▸ Problem to solve
How many lines in the data below contain the string "Запчасти"? State that number only.

▸ Data
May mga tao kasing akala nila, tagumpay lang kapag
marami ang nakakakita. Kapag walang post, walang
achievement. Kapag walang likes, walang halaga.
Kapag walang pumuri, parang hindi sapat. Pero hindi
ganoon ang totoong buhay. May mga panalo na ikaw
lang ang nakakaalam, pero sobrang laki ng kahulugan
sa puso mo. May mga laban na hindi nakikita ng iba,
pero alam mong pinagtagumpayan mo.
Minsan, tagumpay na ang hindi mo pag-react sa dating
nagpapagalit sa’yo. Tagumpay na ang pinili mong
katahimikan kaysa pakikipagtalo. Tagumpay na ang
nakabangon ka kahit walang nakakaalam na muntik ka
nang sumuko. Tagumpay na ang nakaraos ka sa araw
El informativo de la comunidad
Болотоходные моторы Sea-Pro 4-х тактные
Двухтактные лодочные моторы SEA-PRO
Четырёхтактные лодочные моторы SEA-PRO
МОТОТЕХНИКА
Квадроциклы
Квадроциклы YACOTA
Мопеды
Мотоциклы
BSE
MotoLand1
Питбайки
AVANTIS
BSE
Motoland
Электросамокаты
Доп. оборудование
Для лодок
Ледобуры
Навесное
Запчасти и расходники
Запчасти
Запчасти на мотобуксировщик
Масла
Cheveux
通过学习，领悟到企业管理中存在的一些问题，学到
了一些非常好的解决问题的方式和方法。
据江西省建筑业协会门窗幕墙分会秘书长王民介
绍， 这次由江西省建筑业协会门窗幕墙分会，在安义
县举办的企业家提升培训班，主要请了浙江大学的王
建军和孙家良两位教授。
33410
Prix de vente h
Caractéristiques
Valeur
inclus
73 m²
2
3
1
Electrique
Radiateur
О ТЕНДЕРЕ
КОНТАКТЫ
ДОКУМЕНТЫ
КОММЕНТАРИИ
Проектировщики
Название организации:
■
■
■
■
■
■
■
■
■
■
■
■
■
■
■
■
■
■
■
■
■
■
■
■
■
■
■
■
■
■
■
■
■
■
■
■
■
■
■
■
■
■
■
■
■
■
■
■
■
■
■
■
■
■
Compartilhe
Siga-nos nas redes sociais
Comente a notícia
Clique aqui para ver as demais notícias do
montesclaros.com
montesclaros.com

▸ Solution to this exercise
3